И то ли показалось хирургу, то ли это было на самом деле, но вроде бы из развороченного нутра выскочил малюсенький паучок и, быстро перебирая лапами, шмыгнул под операционный стол.
Глава 12
Паучий пророк и страна Лимония
К ночи операционная опустела, и Карл решился отправиться на разведку. Без труда он пролез под дверью и, крадучись, выбрался в коридор. Дурея от больничного запаха, он быстро бежал вдоль плинтуса, держась поближе к широкой щели между полом и крашеной деревяшкой, чтобы, ежели случится опасность, спрятаться и там переждать.
Пробегая мимо какой-то двери, он почувствовал родной запах. Пахло паучьим духом. Карл замер, осторожно скользнул под дверь и оказался в темном пространстве, заваленном всевозможным хламом. Скоренько сориентировавшись на местности, он двинулся на источник запаха.
Источник сидел в углу, наглухо затянутом паутиной странного, пурпурного цвета. Карл подобной никогда не встречал и не знал, что такая вообще бывает. Вид имел источник тоже, мягко говоря, странноватый – встреться Карлу это чудо на улице, шарахнулся б от него подальше, пока не получил промеж хелицер бутылкой. Но что больше всего удивило Карла во всем поношенном облике восьминогого хозяина комнаты – это его борода. Мощная, нечесанная, густая, она спускалась от самой нижней губы и путалась у паука в педипальпах. И еще – борода была такого же цвета, что и паутина в углу. Паук был явно не городского вида, а его вылезшие из бугорков глаза смотрели на гостя не то что недружелюбно, а как-то плотоядно и сумрачно.
– Простите, это не ИНЕБОЛ? – нарушил Карл затянувшееся молчание.
– Арахнофобы! Гомункулосексуалисты! Предатели! – Бородач взметнул вверх правую педипальпу и гневно потряс ею в воздухе. – Падите во прах! – Он направил лапу на Карла. – И ты пади, нечестивый паук, не достойный ни одной из восьми своих грешных ног ступать по земле.

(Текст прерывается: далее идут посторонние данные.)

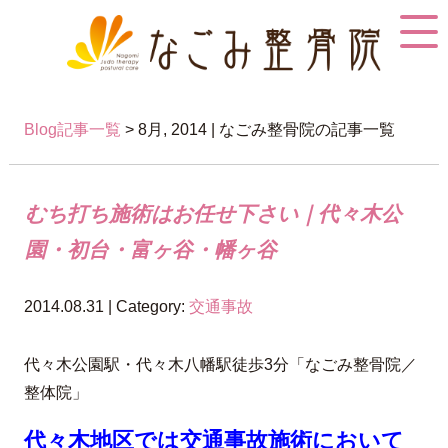
Blog記事一覧
> 8月, 2014 | なごみ整骨院の記事一覧
むち打ち施術はお任せ下さい｜代々木公
園・初台・富ヶ谷・幡ヶ谷
2014.08.31 | Category:
交通事故
代々木公園駅・代々木八幡駅徒歩3分「なごみ整骨院／
整体院」
代々木地区では交通事故施術において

– Я извиняюсь, – повторил Карл, – я только хотел узнать, это заведение, в котором я сейчас нахожусь, не ИНЕБОЛ?
– Это вертеп, который исчадия нечистого духа, величающие себя людьми, называют Первым Медицинским университетом. Вертеп, за забором спрятанный, который ты назвал ИНЕБОЛ, – он через дорогу, напротив.
– Ага, – сказал Карл удовлетворенно. – Ну тогда я пошел. Счастливо оставаться, любезный.
– Иди, променявший на человеческое ухо святую паучью правду! Но знай, что воздастся тебе по грехам твоим, и детям твоим, и детям детей твоих, и сродникам твоим, и всему твоему нечистому семени.
– Послушай, приятель, – такое нелюбезное отношение начало раздражать Карла, – думаешь, раз ты здесь живешь, так можно и грубить, сколько вздумается? Ты уж говори да не заговаривайся. И вообще, причем тут человеческое ухо?
– Ты Ананси! – сказал бородач-паук и сам же содрогнулся от звуков произнесенного имени. – От тебя пахнет человеческим ухом!
– Я – Анашка? – Карл рассмеялся. – Ты хочешь сказать, что я – этот сумасшедший придурок, который корчит из себя паучьего Дарвина? Который и ходит-то, говорят, по-рачьи, задом вперед, как пятится, чтобы доказать свою теорию эволюции. Мол, пауки и раки – близнецы-братья, вылезли из одного болота. – Карл, признаться, не ожидал такого поворота беседы; ему даже любопытно стало, с чего вдруг этот выживший из ума паучина принял его за ренегата Ананси.